# Task description:
Of the lines below, write out exactly those from the line with "と売却できる状態になったこと、長年の空き" through the line with "ことができます。 そのため、空き家に関して", both included, and skip the rest.

# Material provided:

------------------------

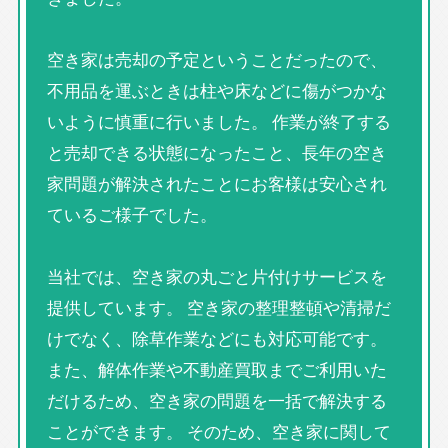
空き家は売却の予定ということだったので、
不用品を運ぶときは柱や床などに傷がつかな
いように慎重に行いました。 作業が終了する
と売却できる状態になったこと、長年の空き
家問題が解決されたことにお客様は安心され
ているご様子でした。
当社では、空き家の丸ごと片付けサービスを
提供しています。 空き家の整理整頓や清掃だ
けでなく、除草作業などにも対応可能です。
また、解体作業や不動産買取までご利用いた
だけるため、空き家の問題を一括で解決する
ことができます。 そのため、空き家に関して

------------------------

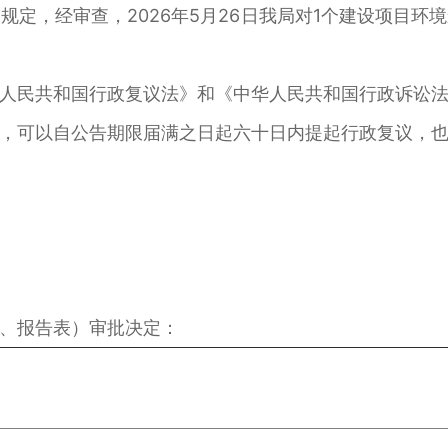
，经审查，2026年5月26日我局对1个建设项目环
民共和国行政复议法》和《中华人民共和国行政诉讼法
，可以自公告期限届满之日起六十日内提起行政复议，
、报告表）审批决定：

------------------------

# Result of the task:
と売却できる状態になったこと、長年の空き
家問題が解決されたことにお客様は安心され
ているご様子でした。
当社では、空き家の丸ごと片付けサービスを
提供しています。 空き家の整理整頓や清掃だ
けでなく、除草作業などにも対応可能です。
また、解体作業や不動産買取までご利用いた
だけるため、空き家の問題を一括で解決する
ことができます。 そのため、空き家に関して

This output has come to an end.